- _What you need to do_
With the pictures left out, print exactly the lines below that run from the one containing "Dec 16 2017 - 3 min" through the one containing "600 mm/d on".

- _Records supplied_
·····
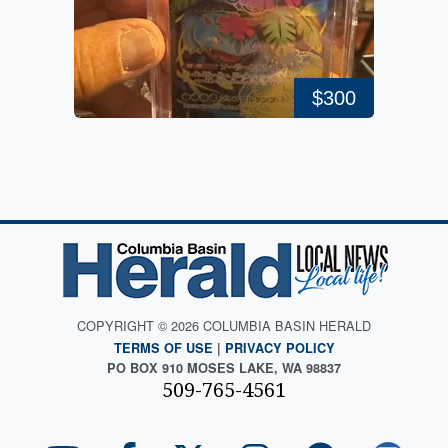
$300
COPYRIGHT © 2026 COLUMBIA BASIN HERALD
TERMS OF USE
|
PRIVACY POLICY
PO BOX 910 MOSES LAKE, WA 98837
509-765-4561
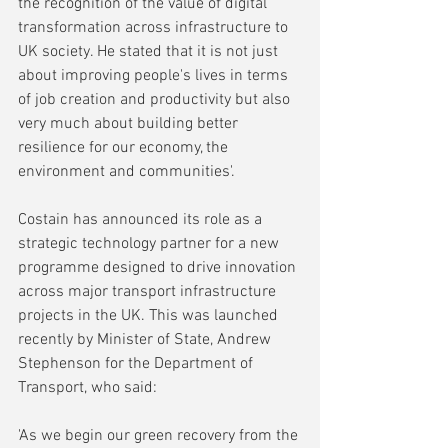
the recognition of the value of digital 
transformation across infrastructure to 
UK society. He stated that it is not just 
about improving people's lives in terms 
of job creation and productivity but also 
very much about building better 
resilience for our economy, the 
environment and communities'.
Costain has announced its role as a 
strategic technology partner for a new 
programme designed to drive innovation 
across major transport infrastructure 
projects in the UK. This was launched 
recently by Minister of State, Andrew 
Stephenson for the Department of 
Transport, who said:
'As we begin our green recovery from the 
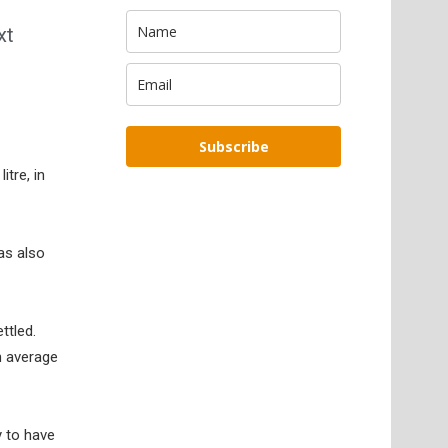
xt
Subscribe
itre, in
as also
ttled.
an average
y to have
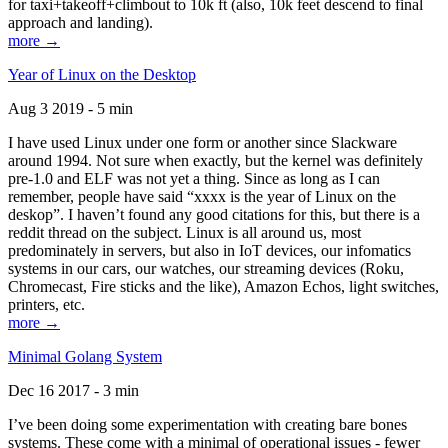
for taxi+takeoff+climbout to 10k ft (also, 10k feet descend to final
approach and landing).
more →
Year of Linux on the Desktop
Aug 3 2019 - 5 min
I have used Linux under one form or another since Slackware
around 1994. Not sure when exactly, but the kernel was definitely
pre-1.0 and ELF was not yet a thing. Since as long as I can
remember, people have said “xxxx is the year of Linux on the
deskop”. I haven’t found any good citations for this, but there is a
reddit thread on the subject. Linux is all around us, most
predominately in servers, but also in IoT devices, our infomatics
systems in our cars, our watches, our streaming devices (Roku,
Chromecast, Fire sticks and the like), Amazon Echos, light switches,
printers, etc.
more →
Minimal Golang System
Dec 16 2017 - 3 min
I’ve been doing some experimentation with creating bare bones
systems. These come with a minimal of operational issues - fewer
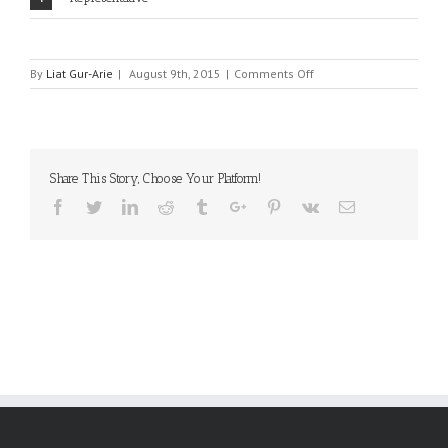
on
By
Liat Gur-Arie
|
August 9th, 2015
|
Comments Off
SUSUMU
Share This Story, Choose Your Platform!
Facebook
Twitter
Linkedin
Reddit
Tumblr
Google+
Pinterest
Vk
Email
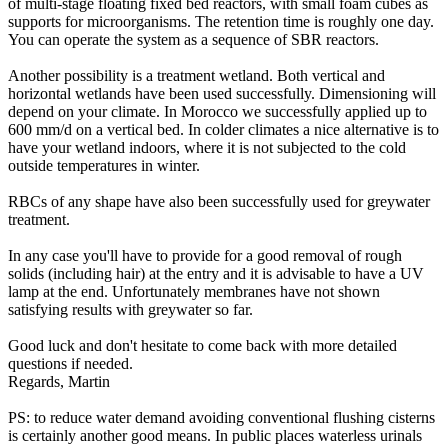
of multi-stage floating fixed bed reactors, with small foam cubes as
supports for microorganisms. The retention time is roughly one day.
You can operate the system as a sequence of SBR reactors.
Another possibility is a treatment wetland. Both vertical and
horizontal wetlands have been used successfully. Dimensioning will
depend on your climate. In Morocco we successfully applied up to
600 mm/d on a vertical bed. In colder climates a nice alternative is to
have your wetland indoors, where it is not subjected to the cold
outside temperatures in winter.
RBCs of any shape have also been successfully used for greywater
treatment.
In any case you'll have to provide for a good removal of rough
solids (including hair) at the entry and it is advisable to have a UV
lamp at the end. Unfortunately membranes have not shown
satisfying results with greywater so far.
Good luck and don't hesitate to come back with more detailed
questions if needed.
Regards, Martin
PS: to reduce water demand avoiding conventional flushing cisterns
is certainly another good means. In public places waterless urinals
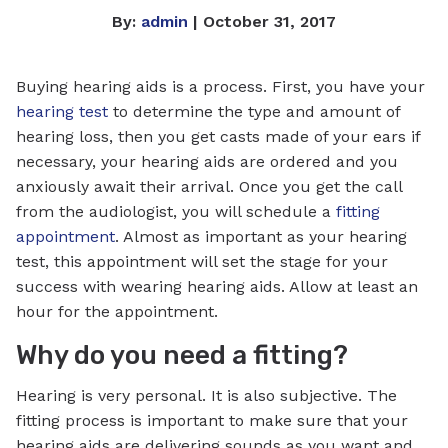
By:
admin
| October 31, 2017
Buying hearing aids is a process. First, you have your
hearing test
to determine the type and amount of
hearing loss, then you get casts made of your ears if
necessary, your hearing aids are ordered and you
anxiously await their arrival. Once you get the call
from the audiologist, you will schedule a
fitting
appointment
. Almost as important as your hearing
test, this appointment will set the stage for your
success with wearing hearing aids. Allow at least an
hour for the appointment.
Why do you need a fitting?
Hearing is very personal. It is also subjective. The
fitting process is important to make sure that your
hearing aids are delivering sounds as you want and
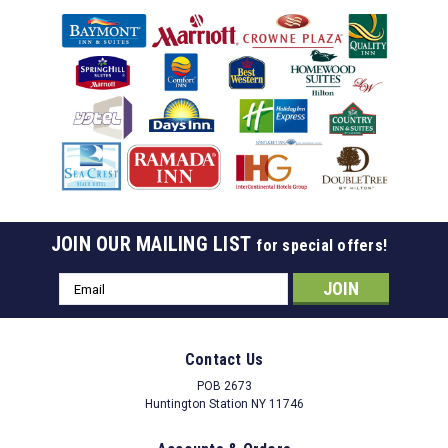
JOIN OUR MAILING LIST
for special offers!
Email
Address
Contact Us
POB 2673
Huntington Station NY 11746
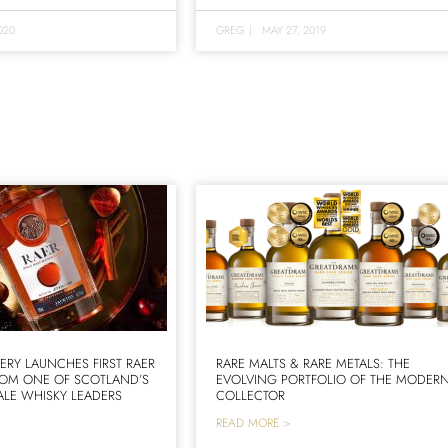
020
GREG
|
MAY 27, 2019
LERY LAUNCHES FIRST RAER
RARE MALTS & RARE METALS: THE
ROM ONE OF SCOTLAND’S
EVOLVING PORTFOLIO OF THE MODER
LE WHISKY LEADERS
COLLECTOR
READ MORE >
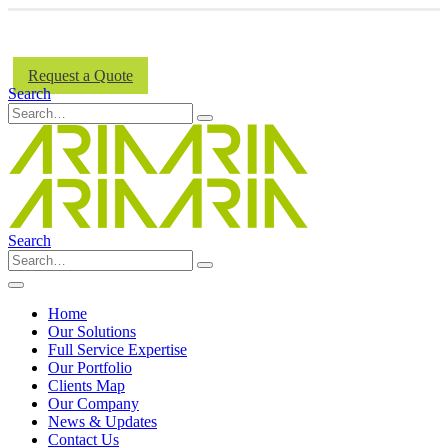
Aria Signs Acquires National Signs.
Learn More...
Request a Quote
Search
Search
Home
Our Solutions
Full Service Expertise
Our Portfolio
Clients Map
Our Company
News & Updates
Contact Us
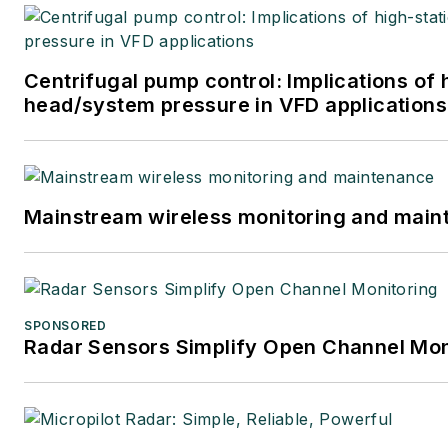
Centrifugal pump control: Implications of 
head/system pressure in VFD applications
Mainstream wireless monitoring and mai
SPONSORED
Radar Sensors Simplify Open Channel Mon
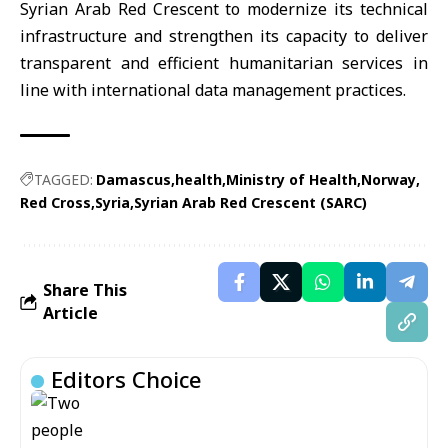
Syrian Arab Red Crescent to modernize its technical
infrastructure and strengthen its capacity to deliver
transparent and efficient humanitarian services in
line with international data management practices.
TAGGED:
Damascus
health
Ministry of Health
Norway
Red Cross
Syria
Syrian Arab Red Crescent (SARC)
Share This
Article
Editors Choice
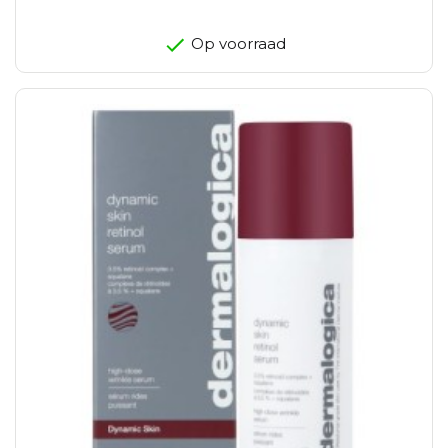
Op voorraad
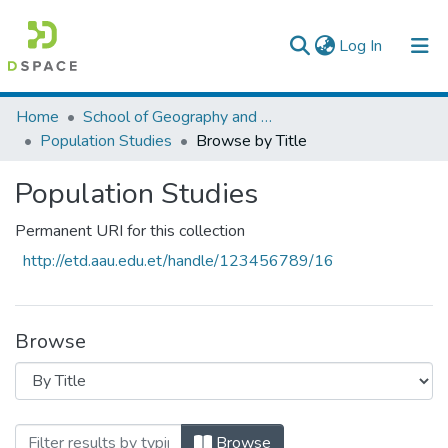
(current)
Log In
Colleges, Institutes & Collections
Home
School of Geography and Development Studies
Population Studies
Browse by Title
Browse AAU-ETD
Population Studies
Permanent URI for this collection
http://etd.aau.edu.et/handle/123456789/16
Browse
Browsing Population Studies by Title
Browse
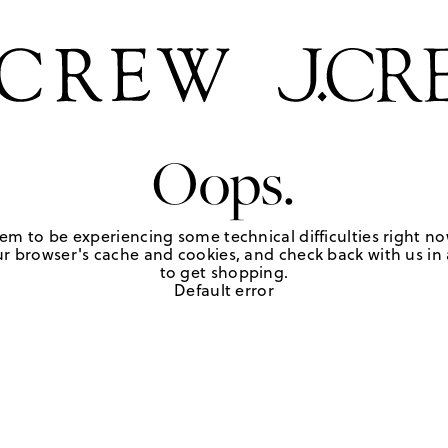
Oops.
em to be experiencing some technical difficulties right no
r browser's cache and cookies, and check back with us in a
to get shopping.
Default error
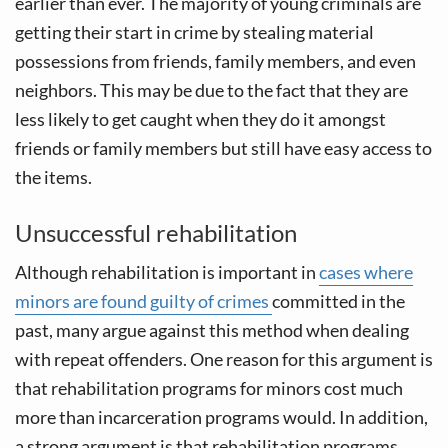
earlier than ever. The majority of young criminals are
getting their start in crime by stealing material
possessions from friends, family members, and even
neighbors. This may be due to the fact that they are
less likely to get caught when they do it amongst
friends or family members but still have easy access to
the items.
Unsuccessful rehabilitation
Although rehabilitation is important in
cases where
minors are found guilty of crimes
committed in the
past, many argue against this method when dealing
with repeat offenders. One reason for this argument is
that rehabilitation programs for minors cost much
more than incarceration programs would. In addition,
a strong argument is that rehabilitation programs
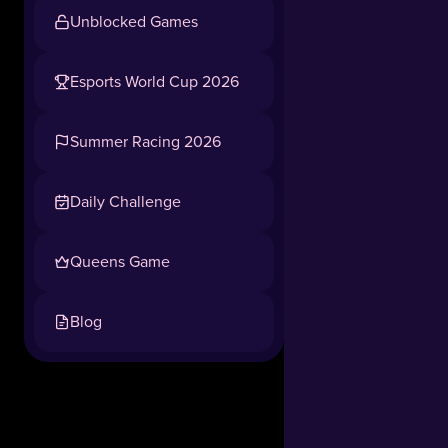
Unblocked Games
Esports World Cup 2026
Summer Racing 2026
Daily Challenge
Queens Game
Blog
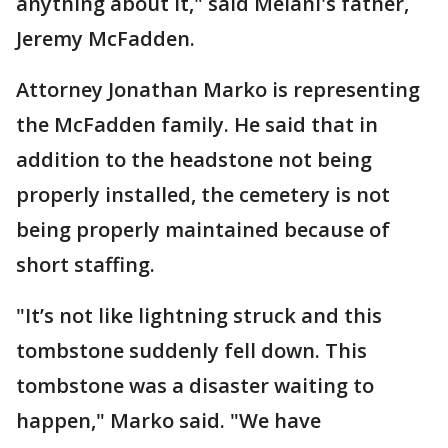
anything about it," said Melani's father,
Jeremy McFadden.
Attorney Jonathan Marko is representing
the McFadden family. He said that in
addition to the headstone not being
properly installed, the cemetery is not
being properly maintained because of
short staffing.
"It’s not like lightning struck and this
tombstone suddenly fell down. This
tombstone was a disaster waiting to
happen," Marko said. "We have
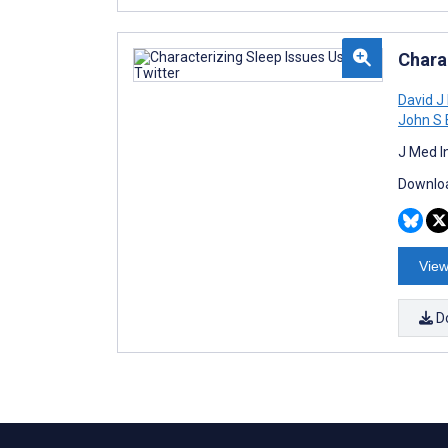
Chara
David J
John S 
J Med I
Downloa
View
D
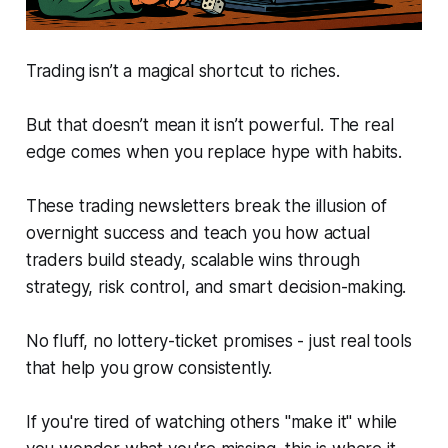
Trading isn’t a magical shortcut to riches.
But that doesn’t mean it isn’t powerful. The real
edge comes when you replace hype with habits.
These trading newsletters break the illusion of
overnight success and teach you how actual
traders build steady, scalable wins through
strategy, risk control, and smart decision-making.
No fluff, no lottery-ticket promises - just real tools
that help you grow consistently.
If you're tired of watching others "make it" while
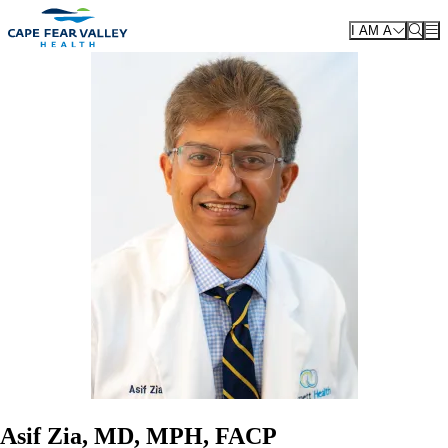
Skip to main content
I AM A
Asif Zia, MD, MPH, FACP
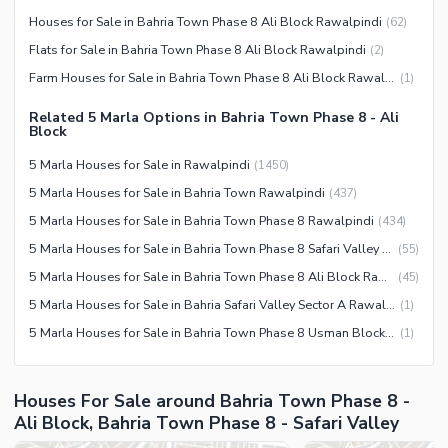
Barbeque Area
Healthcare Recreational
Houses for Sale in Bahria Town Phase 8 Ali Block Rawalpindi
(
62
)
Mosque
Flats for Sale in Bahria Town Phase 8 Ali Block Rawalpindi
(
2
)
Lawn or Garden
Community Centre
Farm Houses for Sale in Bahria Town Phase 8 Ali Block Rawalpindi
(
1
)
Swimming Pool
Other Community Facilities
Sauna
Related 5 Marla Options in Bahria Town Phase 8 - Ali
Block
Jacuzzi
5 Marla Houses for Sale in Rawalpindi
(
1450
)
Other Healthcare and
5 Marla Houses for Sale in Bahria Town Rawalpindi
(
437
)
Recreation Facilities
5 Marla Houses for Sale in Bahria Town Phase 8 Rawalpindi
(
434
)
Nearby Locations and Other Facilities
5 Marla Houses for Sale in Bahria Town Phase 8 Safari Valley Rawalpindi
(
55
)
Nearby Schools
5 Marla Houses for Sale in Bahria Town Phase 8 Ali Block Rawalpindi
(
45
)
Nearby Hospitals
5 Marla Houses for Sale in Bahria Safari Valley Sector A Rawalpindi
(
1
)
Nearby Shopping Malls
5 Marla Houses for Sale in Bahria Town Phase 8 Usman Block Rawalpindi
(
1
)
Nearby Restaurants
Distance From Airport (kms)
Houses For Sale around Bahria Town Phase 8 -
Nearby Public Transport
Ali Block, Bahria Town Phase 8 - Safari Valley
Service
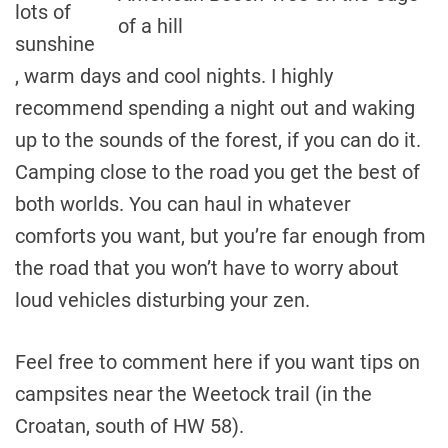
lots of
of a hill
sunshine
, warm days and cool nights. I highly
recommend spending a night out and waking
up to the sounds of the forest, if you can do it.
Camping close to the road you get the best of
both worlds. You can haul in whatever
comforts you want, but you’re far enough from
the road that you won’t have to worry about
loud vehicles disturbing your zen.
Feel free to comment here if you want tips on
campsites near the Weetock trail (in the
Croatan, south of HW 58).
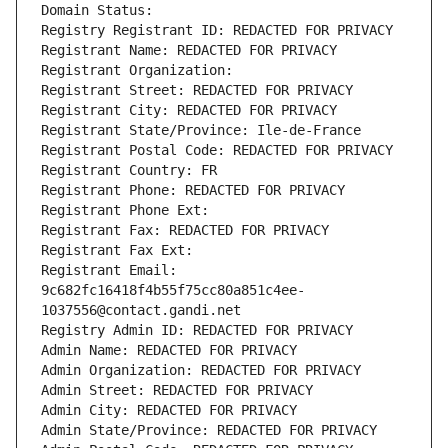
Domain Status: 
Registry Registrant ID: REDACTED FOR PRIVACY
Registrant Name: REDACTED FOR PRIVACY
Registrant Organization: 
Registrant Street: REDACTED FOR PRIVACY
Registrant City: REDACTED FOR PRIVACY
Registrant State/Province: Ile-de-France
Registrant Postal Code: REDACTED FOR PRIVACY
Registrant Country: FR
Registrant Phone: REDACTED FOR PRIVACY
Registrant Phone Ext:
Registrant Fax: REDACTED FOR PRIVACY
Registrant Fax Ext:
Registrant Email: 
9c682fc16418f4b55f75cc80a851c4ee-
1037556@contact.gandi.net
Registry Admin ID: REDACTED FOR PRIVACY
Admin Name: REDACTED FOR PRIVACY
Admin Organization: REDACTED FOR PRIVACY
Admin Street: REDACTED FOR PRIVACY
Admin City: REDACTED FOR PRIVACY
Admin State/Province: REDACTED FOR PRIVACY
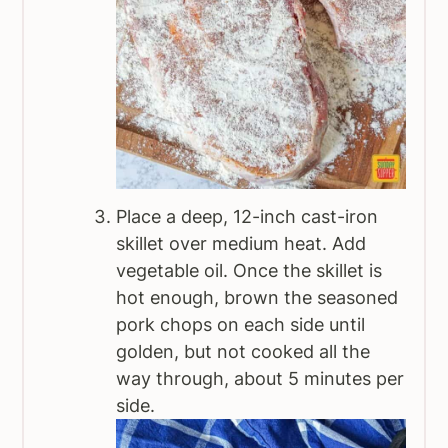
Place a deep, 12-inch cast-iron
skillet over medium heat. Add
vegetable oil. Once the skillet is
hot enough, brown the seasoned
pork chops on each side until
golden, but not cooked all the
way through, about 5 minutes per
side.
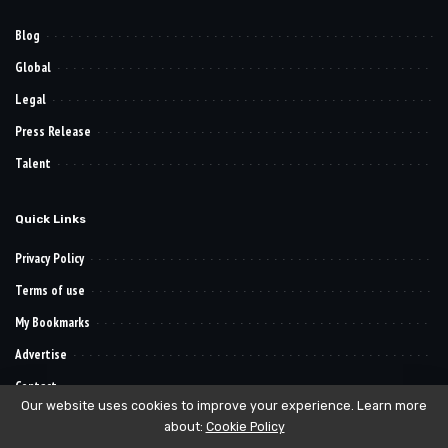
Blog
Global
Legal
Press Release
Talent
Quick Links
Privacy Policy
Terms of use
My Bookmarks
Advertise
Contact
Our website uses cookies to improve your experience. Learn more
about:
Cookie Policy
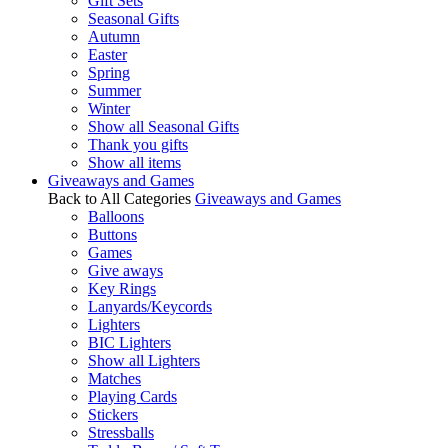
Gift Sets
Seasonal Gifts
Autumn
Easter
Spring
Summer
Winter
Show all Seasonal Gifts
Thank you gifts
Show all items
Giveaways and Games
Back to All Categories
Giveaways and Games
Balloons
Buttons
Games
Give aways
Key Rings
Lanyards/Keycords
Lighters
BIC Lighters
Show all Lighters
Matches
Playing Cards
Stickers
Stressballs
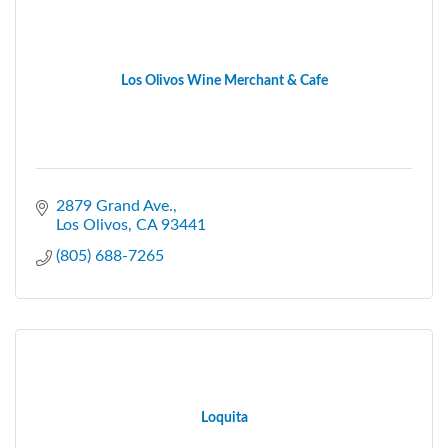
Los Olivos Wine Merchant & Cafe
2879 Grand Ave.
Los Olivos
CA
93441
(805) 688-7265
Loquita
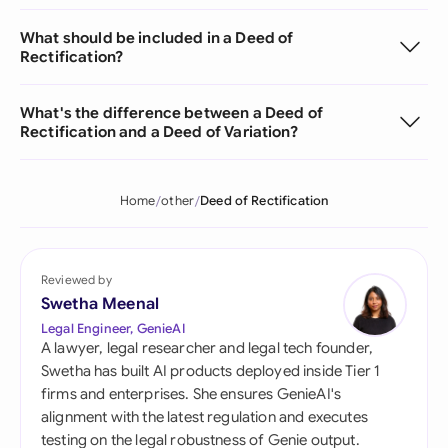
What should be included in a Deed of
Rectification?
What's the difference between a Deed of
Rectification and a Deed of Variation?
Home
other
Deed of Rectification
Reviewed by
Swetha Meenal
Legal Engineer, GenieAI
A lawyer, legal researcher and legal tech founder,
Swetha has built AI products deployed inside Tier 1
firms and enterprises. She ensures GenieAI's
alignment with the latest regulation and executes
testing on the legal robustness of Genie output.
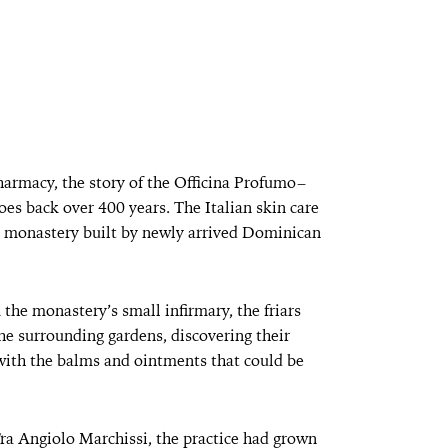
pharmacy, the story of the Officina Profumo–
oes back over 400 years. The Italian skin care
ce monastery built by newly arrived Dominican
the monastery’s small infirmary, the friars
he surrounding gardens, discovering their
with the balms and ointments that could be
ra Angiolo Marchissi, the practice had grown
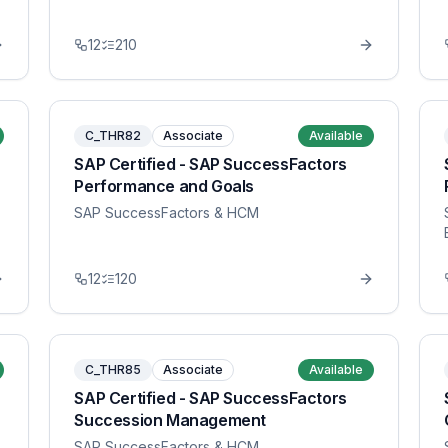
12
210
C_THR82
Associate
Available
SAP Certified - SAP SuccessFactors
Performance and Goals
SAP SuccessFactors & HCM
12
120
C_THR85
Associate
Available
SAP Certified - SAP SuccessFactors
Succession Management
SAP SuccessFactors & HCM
·····
- _Result below_
Dec 16 2017 - 3 min
I’ve been doing some experimentation with creating bare bones
systems. These come with a minimal of operational issues - fewer
on
By
Liat Gur-Arie
|
August 9th, 2015
|
Comments Off
SUSUMU
Share This Story, Choose Your Platform!
Facebook
Twitter
Linkedin
Reddit
Tumblr
Google+
Pinterest
Vk
Email
of multi-stage floating fixed bed reactors, with small foam cubes as
supports for microorganisms. The retention time is roughly one day.
You can operate the system as a sequence of SBR reactors.
Another possibility is a treatment wetland. Both vertical and
horizontal wetlands have been used successfully. Dimensioning will
depend on your climate. In Morocco we successfully applied up to
600 mm/d on a vertical bed. In colder climates a nice alternative is to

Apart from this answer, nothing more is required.